Strategic Expansion Amidst Growing Confidence
Metaplanet’s decision to bolster its Bitcoin reserves reflects increasing confidence in the cryptocurrency. At the time of the purchase, Bitcoin was trading at $56,732, showing a 3.12% increase over the past 24 hours, although it had previously dipped to $52,700 earlier in the week.
Stock Market Reaction
The news of Metaplanet’s Bitcoin acquisition positively impacted the company’s stock, which rose by 4.42% on Tuesday to approximately 1,086 yen per share. The stock had briefly reached 2,000 yen earlier in the day, while the broader Nikkei 225 index remained relatively flat with only a 0.02% increase.
Ongoing Bitcoin Strategy
Since May, Metaplanet has been actively increasing its Bitcoin holdings as part of a strategic move to use Bitcoin as a treasury reserve. This strategy is driven by Japan’s economic challenges, including high government debt, negative interest rates, and a weakening yen.
In addition to the Bitcoin purchase, Metaplanet announced plans to exercise stock acquisition rights to raise 299.7 million yen for further Bitcoin investments. The firm has also entered into a partnership with SBI VC Trade, a subsidiary of SBI Group, to utilize corporate custody services that enhance tax efficiency and offer potential financing options using Bitcoin as collateral.
Furthermore, Metaplanet has teamed up with Hoseki, a global leader in Bitcoin verification solutions, to enable users to verify the company’s Bitcoin holdings.
Market Context
Metaplanet’s latest acquisition comes amid a broader downturn in digital asset investment products. Recent data shows that such products have experienced significant outflows, totaling $726 million over the past week, matching the largest outflow recorded in March of this year. Bitcoin was particularly affected, with outflows amounting to $643 million. In contrast, short-Bitcoin products saw minor inflows of $3.9 million, suggesting some investors are still hedging against further price declines.
Ethereum also faced substantial losses, with outflows reaching $98 million, primarily from the Grayscale Ethereum Trust.
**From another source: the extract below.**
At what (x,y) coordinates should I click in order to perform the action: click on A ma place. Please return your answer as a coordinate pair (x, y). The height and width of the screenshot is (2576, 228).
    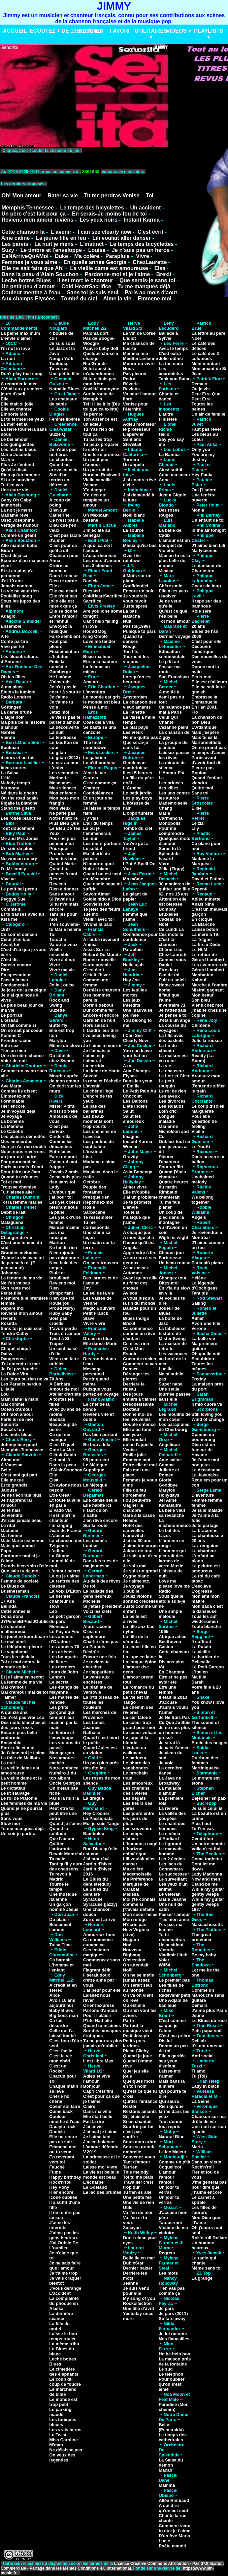     Looking at the image, I should click on (12, 686).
However, QCP Capital has noted some market stabilization following last week’s price fluctuations, though implied volatility remains high.
The firm indicated that the market is anticipating potential volatility related to upcoming events, such as the Trump vs. Harris debate on September 10 and the Consumer Price Index (CPI) release on September 11. Despite recent sharp declines, market sentiment continues to be cautious, especially regarding potential downside risks.